## [TASK]
Where does the word "flight" appear in the data? Copy every line that holds it.

◆ ◆ ◆

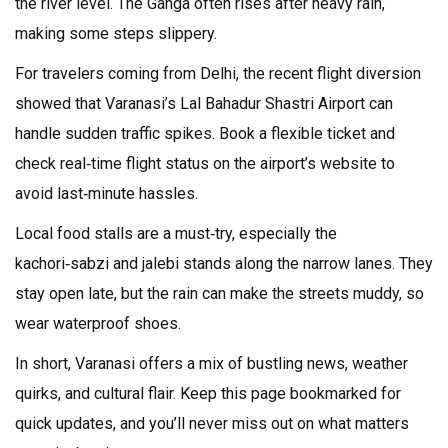
the river level. The Ganga often rises after heavy rain,
making some steps slippery.
For travelers coming from Delhi, the recent flight diversion
showed that Varanasi’s Lal Bahadur Shastri Airport can
handle sudden traffic spikes. Book a flexible ticket and
check real‑time flight status on the airport’s website to
avoid last‑minute hassles.
Local food stalls are a must‑try, especially the
kachori‑sabzi and jalebi stands along the narrow lanes. They
stay open late, but the rain can make the streets muddy, so
wear waterproof shoes.
In short, Varanasi offers a mix of bustling news, weather
quirks, and cultural flair. Keep this page bookmarked for
quick updates, and you’ll never miss out on what matters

◆ ◆ ◆

## [RESULT OF THIS EXERCISE]
For travelers coming from Delhi, the recent flight diversion
check real‑time flight status on the airport’s website to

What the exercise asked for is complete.